Microbial communities found within the human gut have a strong influence on human health. Gastrointestinal diseases such as inflammatory bowel disease (IBD) are driven by intestinal bacteria and viruses [1]. Viruses infecting bacteria, known as bacteriophages, play a key role in modulating bacterial communities residing within the human gut [2,3]. However, the identification and characterization of novel bacteriophages in the gut microbiome remains a challenge. 

High-throughput sequencing technologies have paved the way for metagenomics to study uncultivated microbial and viral communities. There are a variety of tools to identify viral sequences from metagenomic data [4-7]. These tools often make use of similarity between sequences, nucleotide composition, and the presence of viral genes/proteins. Most existing tools consider the individual sequences and determine whether they are of viral origin. Due to the challenging nature of viral assembly, their genomes can be fragmented [8], and per-sequence based viral identification tools may not produce optimal results [9]. 
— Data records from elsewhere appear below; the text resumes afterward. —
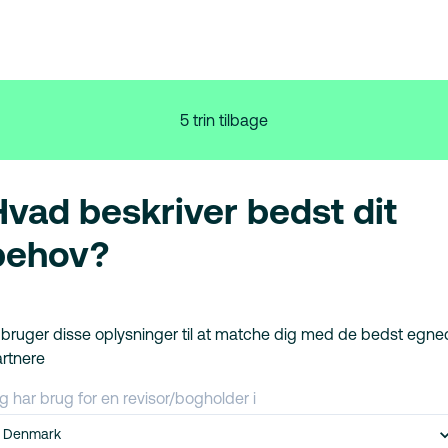
5 trin tilbage
Hvad beskriver bedst dit
behov?
 bruger disse oplysninger til at matche dig med de bedst egn
rtnere
g har brug for en revisor/bogholder i
Denmark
Metagenomic assemblers build a structure known as the assembly graph by overlapping reads to produce longer sequences called contigs [10]. Genomes typically correspond to long paths within the assembly graph, and contigs of connected components are more likely to belong to the same genome [11]. Hence, the assembly graph retains connectivity information and neighbourhood information within fragmented assemblies. Previous studies have made use of assembly graphs in taxonomy-independent metagenomic binning [12-14], mostly to identify bacterial species. This work explores the use of assembly graphs and machine learning techniques to identify viral sequences from fragmented assemblies. Specifically, we demonstrate the identification of bacteriophage genomes within samples collected from patients with IBD.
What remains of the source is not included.